Alvin J. M. Ng scite author profile

Osteosarcoma is the most common primary cancer of bone and one that predominantly affects children and adolescents. Osteoblastic osteosarcoma represents the major subtype of this tumor, with approximately equal representation of fibroblastic and chondroblastic subtypes. We and others have previously described murine models of osteosarcoma based on osteoblast-restricted Cre:lox deletion of Trp53 (p53) and Rb1 (Rb), resulting in a phenotype most similar to fibroblastic osteosarcoma in humans.
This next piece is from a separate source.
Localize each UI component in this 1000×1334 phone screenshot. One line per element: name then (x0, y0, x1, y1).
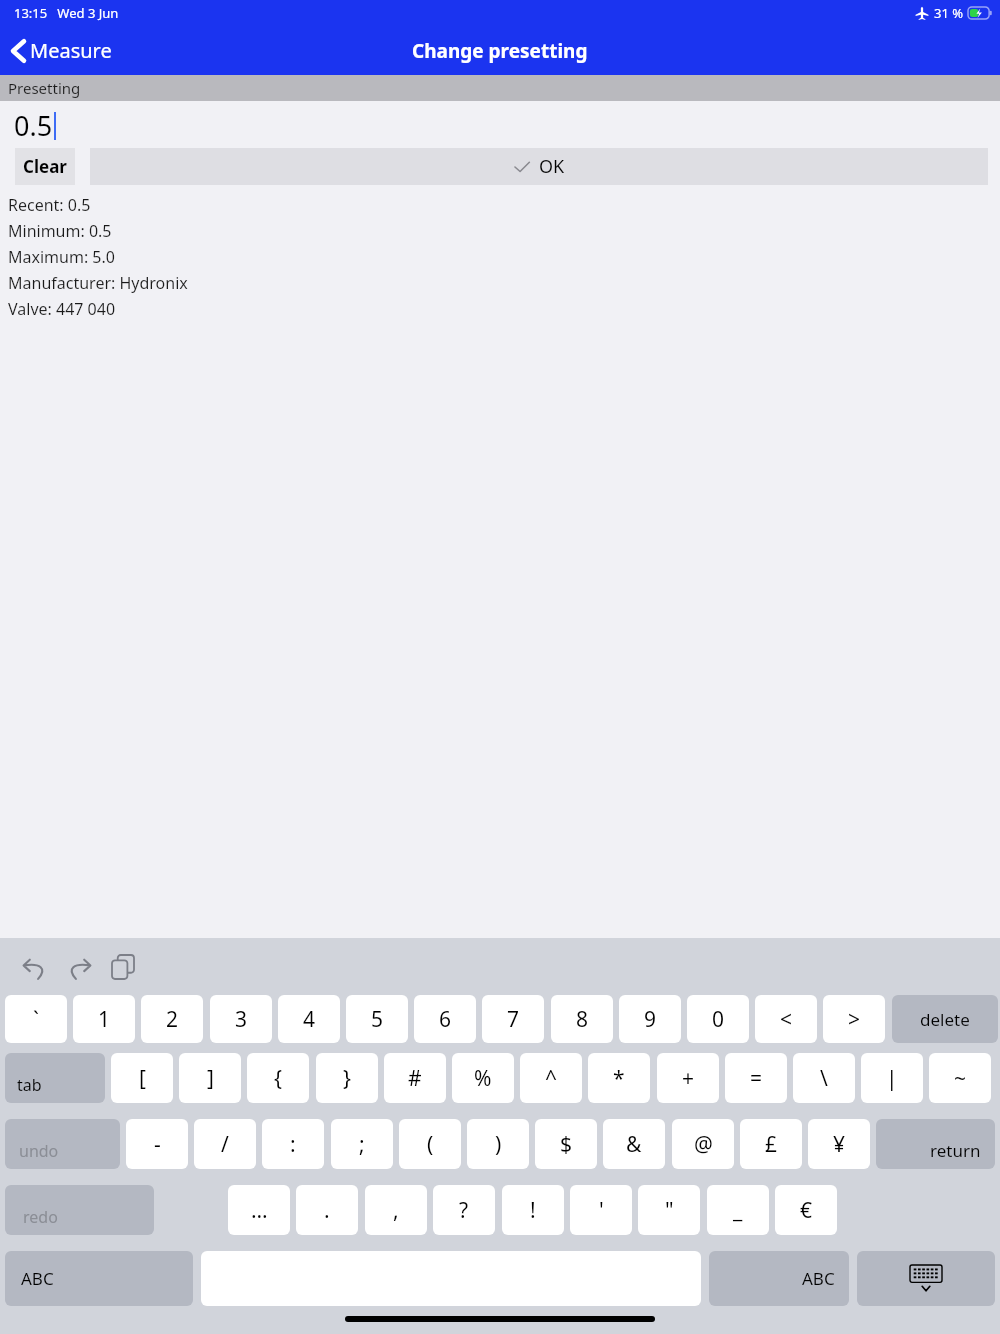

We now report a model of the most prevalent form of human osteosarcoma, the osteoblastic subtype. In contrast to other osteosarcoma models that have used Cre:lox mediated gene deletion, this model was generated through shRNA-based knockdown of p53. As is the case with the human disease the shRNA tumors most frequently present in the long bones and preferentially disseminate to the lungs; feature less consistently modeled using Cre:lox approaches. Our approach allowed direct comparison of the in vivo consequences of targeting the same genetic drivers using two different technologies, Cre:lox and shRNA. This demonstrated that the effects of Cre:lox and shRNA mediated knock-down are qualitatively different, at least in the context of osteosarcoma, and yielded distinct subtypes of osteosarcoma. Through the use of complementary genetic modification strategies we have established a model of the most common clinical subtype of osteosarcoma that was not previously represented and more fully recapitulated the clinical spectrum of this cancer.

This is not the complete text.